### Records for processing
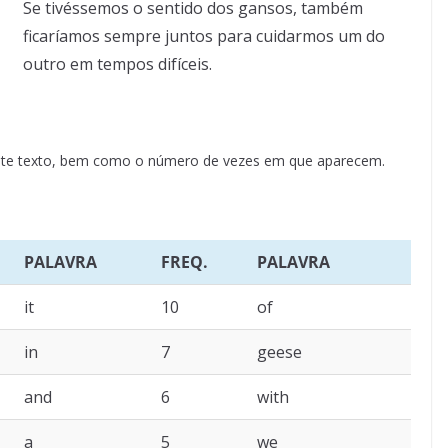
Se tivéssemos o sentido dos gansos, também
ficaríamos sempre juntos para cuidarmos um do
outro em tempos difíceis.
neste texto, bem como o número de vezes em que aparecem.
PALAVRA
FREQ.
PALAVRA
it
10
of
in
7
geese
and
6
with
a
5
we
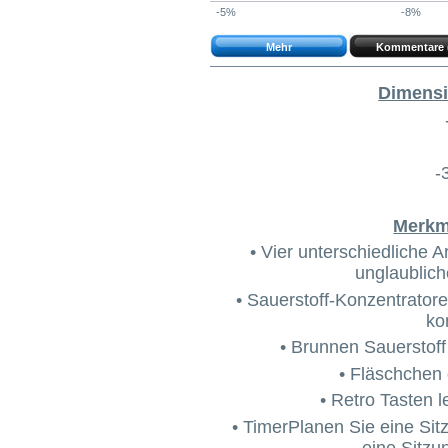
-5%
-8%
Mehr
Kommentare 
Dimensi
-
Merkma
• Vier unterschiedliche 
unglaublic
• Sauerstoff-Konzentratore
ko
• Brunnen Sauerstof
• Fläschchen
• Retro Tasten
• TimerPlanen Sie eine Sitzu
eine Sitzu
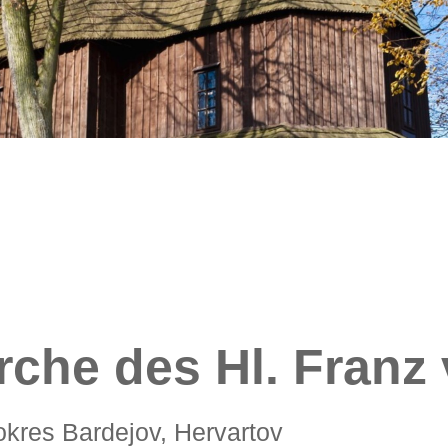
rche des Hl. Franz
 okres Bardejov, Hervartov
==
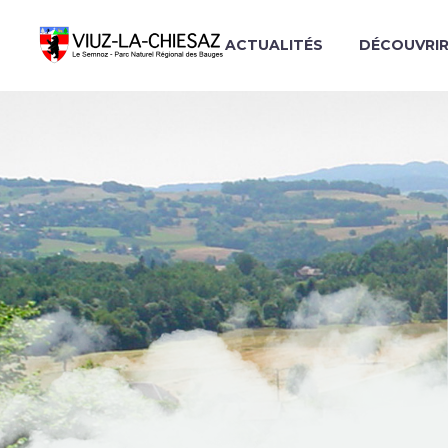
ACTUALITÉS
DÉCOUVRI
--
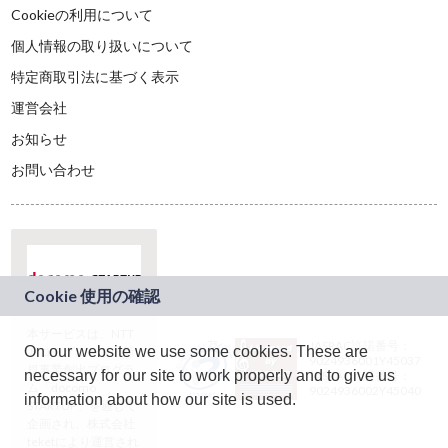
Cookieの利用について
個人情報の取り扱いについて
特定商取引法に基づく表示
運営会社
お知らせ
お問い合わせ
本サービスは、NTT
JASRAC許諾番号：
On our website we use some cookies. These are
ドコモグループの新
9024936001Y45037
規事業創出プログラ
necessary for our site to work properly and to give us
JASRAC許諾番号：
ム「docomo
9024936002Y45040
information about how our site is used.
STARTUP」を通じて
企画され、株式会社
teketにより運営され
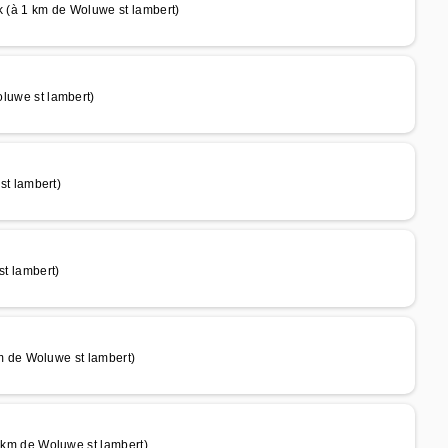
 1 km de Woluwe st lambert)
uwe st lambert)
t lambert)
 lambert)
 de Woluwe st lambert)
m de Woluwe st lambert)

### Task directions
Every line in the data above that includes the word "eine" should be copied.

### Reply
• TimerPlanen Sie eine Sitzu
eine Sitzu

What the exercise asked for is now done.